:: ABOUT THIS EXERCISE ::
Your response should reproduce every line of the entries that contains the word "Post".

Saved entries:
• • • • • • •
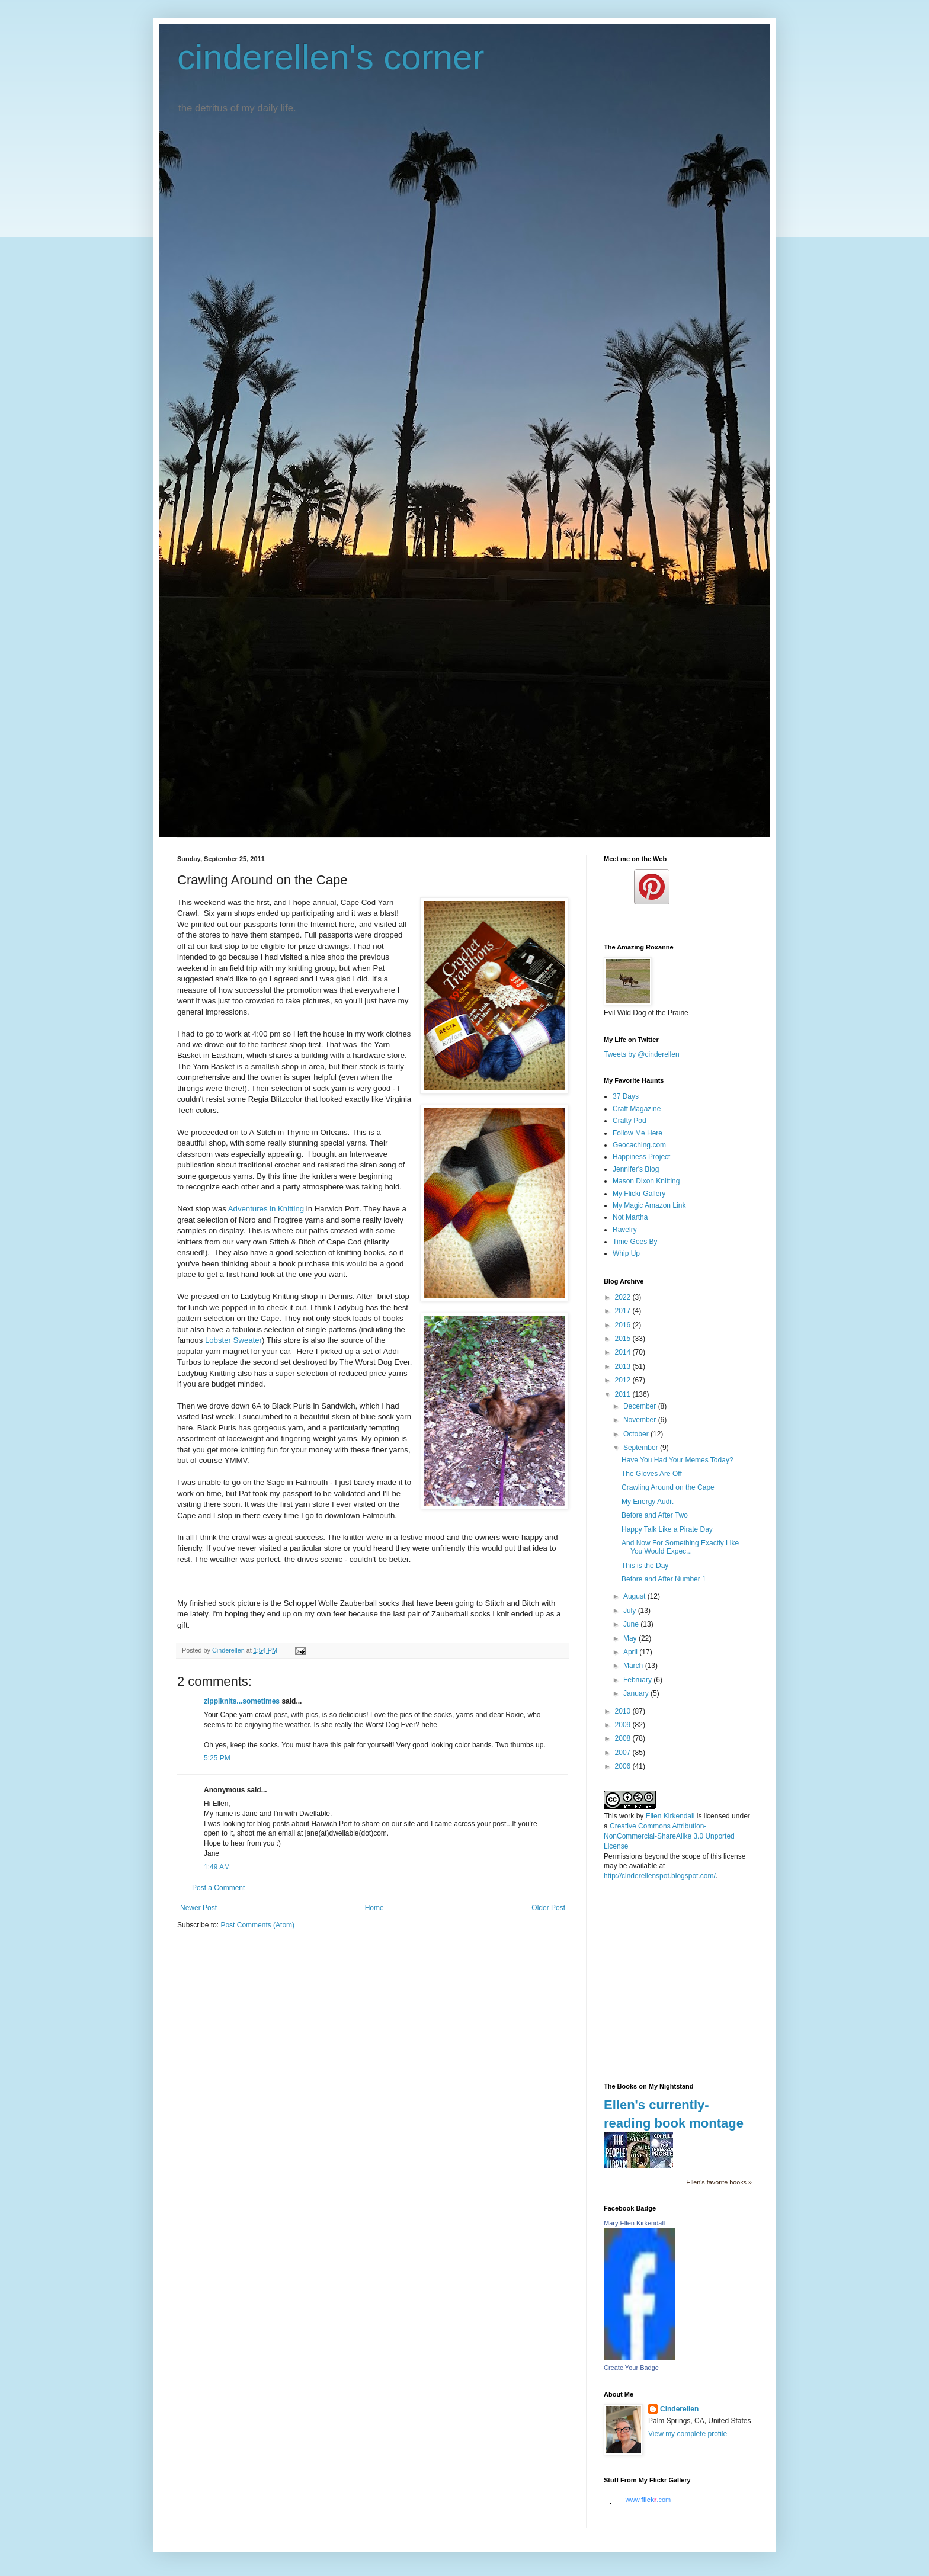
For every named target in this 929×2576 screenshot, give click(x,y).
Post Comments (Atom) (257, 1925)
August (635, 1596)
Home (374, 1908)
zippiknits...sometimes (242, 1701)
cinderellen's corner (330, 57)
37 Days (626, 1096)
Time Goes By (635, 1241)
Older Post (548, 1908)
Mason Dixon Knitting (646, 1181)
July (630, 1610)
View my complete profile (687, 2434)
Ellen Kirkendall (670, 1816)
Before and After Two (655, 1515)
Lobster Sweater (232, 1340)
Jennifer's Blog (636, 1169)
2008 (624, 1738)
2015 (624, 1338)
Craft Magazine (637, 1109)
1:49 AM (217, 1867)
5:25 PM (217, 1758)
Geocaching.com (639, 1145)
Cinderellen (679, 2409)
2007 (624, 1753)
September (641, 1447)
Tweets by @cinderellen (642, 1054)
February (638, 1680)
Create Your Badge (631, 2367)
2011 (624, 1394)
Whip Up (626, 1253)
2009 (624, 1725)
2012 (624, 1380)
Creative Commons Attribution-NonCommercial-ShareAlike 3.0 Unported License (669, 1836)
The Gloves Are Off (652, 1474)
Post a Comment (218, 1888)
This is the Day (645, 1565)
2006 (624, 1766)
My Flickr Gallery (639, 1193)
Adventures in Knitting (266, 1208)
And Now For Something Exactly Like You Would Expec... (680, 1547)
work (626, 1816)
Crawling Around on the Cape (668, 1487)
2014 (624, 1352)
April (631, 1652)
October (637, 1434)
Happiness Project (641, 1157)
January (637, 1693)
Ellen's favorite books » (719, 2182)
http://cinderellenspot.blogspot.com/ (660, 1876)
• • • • • • •
:: COMPLETED TASK ::
Post Comments (Atom) (257, 1925)
Older Post (548, 1908)
Post a Comment (218, 1888)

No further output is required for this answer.